--- Exercise inputs ---
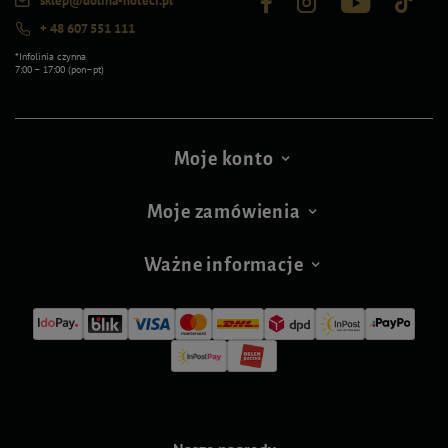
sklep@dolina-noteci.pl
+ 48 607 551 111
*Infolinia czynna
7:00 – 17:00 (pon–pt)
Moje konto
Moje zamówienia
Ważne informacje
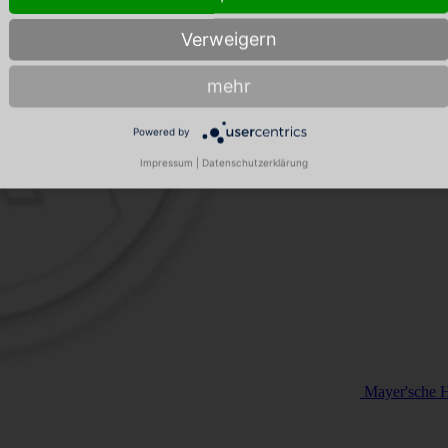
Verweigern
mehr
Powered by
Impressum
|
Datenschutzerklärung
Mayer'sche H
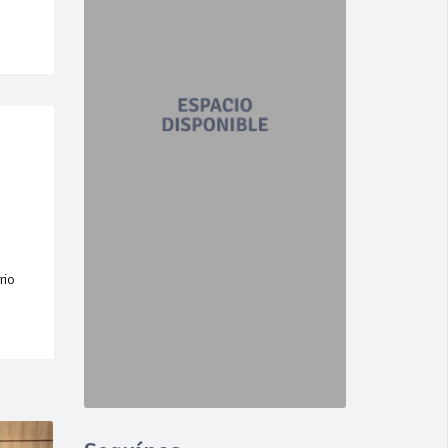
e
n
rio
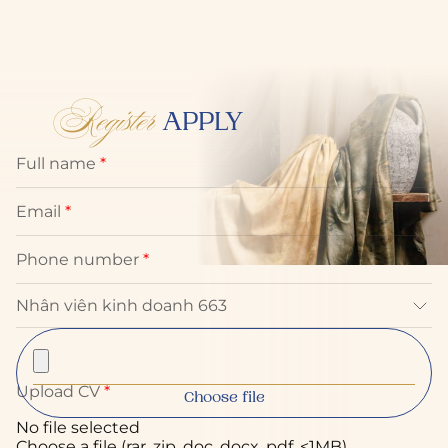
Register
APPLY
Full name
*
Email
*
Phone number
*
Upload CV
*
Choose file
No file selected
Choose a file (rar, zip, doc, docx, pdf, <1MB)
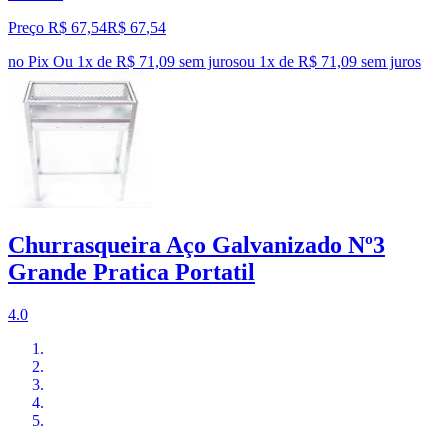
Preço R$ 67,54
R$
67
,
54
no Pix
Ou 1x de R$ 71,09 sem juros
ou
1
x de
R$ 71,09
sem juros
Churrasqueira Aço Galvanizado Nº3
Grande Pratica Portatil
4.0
---
--- Exercise inputs ---
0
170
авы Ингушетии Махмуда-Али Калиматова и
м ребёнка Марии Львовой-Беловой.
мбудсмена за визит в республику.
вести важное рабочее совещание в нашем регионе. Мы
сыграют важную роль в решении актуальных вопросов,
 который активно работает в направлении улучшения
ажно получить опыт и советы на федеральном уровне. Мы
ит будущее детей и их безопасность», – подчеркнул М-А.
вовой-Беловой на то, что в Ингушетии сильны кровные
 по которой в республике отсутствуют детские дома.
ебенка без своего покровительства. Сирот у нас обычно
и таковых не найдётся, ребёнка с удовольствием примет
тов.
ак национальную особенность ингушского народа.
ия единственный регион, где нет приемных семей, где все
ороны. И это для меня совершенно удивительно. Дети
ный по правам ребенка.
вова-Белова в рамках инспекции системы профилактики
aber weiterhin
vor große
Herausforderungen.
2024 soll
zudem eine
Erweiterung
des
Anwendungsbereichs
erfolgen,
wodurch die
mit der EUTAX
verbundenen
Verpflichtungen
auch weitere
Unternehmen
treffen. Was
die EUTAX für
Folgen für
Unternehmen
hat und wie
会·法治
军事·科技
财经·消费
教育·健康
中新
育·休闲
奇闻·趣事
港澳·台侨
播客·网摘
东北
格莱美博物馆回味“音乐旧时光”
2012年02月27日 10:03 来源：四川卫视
---
--- Exercise inputs ---
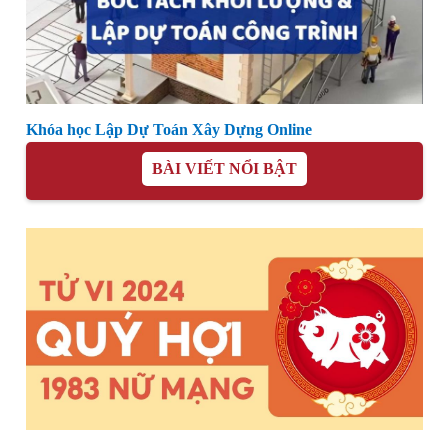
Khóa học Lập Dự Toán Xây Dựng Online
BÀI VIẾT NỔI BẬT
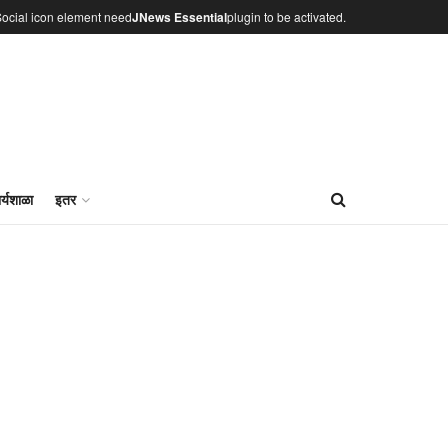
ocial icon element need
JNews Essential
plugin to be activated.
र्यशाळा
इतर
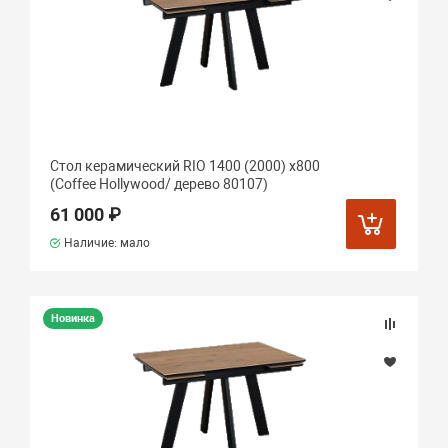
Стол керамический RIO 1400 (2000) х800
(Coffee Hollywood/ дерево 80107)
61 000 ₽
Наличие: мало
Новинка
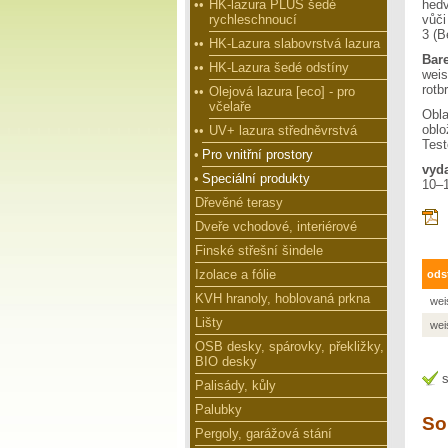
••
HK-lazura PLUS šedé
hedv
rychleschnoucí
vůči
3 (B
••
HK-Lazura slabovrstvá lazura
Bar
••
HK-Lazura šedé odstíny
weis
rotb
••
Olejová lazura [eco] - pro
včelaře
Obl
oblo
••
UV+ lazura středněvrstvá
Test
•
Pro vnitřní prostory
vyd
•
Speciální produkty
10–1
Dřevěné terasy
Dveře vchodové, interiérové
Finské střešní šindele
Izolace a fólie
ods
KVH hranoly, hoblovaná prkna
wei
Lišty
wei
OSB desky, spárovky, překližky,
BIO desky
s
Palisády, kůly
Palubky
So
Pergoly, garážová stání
---
# What this task involves
Using the listing above, copy exactly the line that contains "HK-Lazura šedé odstíny", the line that contains "Pergoly, garážová stání", and each line that falls between them.

# Exercise output
HK-Lazura šedé odstíny
weis
rotb
••
Olejová lazura [eco] - pro
včelaře
Obl
oblo
••
UV+ lazura středněvrstvá
Test
•
Pro vnitřní prostory
vyd
•
Speciální produkty
10–1
Dřevěné terasy
Dveře vchodové, interiérové
Finské střešní šindele
Izolace a fólie
ods
KVH hranoly, hoblovaná prkna
wei
Lišty
wei
OSB desky, spárovky, překližky,
BIO desky
s
Palisády, kůly
Palubky
So
Pergoly, garážová stání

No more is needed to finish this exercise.